Not Dreaming About Wires
As I joked last week, while there is a movie about synthesizers titled I Dream of Wires, the truth of the matter is closer to the notion that I can’t sleep because I can’t stop thinking about wires. This is true such that I need to cut off using my synthesizers by the time dinner starts. If I go much later, then ideas start forming in my head — cue the Time Bandits memes — that are hard to shut off, much harder to shut off than is a synthesizer itself. The many little lights and screens on my synth fade and go dark, but the ideas linger.
What if I limit signal W such that signal X fluctuates at a slower pace?
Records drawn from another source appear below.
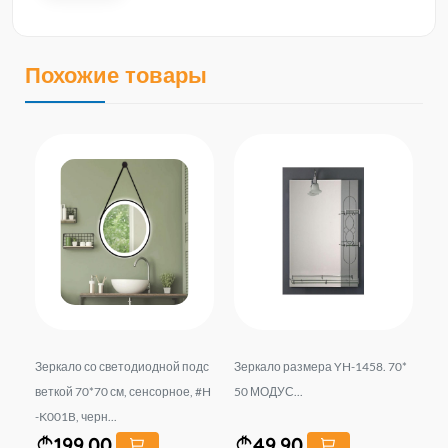
Похожие товары
 Л
Зеркало со светодиодной подс
Зеркало размера YH-1458. 70*
Зе
ько
веткой 70*70 см, сенсорное, #H
50 МОДУС...
ве
-K001B, черн...
ич
199.00
49.90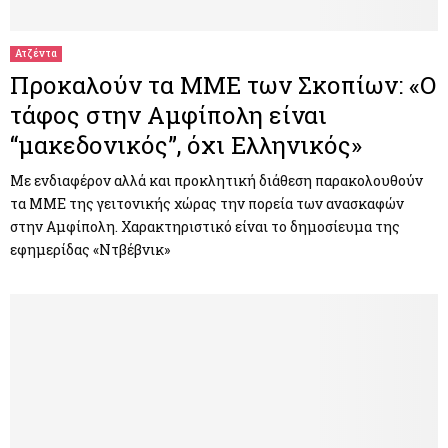
Ατζέντα
Προκαλούν τα ΜΜΕ των Σκοπίων: «Ο
τάφος στην Αμφίπολη είναι
“μακεδονικός”, όχι Ελληνικός»
Με ενδιαφέρον αλλά και προκλητική διάθεση παρακολουθούν
τα ΜΜΕ της γειτονικής χώρας την πορεία των ανασκαφών
στην Αμφίπολη. Χαρακτηριστικό είναι το δημοσίευμα της
εφημερίδας «Ντβέβνικ»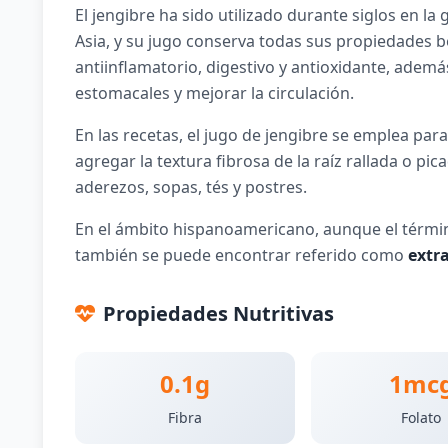
El jengibre ha sido utilizado durante siglos en la
Asia, y su jugo conserva todas sus propiedades b
antiinflamatorio, digestivo y antioxidante, ademá
estomacales y mejorar la circulación.
En las recetas, el jugo de jengibre se emplea par
agregar la textura fibrosa de la raíz rallada o p
aderezos, sopas, tés y postres.
En el ámbito hispanoamericano, aunque el término
también se puede encontrar referido como
extra
Propiedades Nutritivas
0.1g
1mc
Fibra
Folato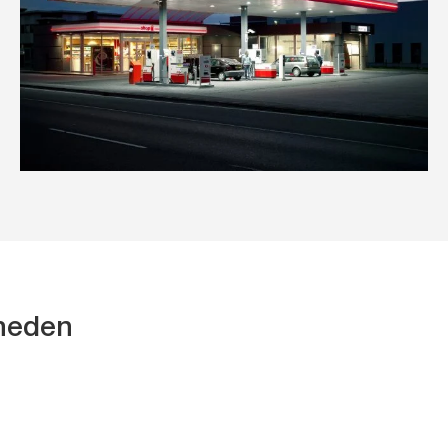
kheden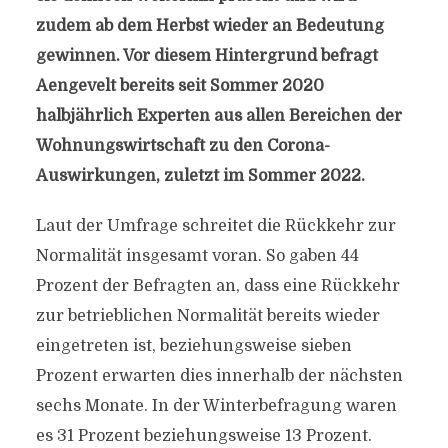
zudem ab dem Herbst wieder an Bedeutung
gewinnen. Vor diesem Hintergrund befragt
Aengevelt bereits seit Sommer 2020
halbjährlich Experten aus allen Bereichen der
Wohnungswirtschaft zu den Corona-
Auswirkungen, zuletzt im Sommer 2022.
Laut der Umfrage schreitet die Rückkehr zur
Normalität insgesamt voran. So gaben 44
Prozent der Befragten an, dass eine Rückkehr
zur betrieblichen Normalität bereits wieder
eingetreten ist, beziehungsweise sieben
Prozent erwarten dies innerhalb der nächsten
sechs Monate. In der Winterbefragung waren
es 31 Prozent beziehungsweise 13 Prozent.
What if I route sound Y into my laptop, so I can process it before sending it back out to my synth to become sound Z? Should I take the time to remove module A from my synth so I can tweak the jumper settings, thus altering the underlying sonic physics of what it is capable of? Wow, what if I split signal B into signals C and D and do slightly different things to them and then recombine them? Why isn’t module E connecting to module F the way I expected it to?
This last one is a very recent and real example. I have a module E that I have set up to process inputs from my guitar, which we’ll call instrument G. It turns out that module E has only four inputs, and I need six, which is where module F comes in. I checked in on two different forums, and people were both certain but not entirely certain about the answer. I subsequently read a heap of posts on various other forums, none of which precisely answered my quite precise question.
I should pause here and say that if this sounds draining, if it sounds like exactly why you don’t want to use synthesizers, then please don’t; however, to be clear, I find it fascinating and educational and enjoyable.
This time around, I went so far as to email the creator of both module E and F to get a sense of how they are intended to connect. I promised the creator of those modules that I would eventually write a blog post about my employment of the modules, so that a specific answer to my question — by no means an esoteric question, not within the confines of the esoteric-ish realm in which I was asking it, a realm that once you’re in it no longer feels esoteric — would eventually likely become searchable on the internet. I received a helpful response. I now understand how modules E and F connect.
How synthesizer thinking keeps me up at night isn’t how playing guitar is for me. I can practice right up until I put my head down on my pillow, and I sleep fine. This isn’t how writing is for me. I can write until late — though I generally don’t, though I will jot down ideas quite close to bedtime, and do so almost nightly — and I can still sleep fine. The ideas I jot down are just that, possibilities I want to explore, much as the wiring of my synthesizers are manifestations of ideas. But writing out ideas doesn’t impact my ability to sleep — writing this very post won’t impact my ability to sleep — whereas with synthesizers there is a direct correlation between fiddling with them too late, and not being able to sleep. I don’t understand the distinction. I’m not sure I ever will.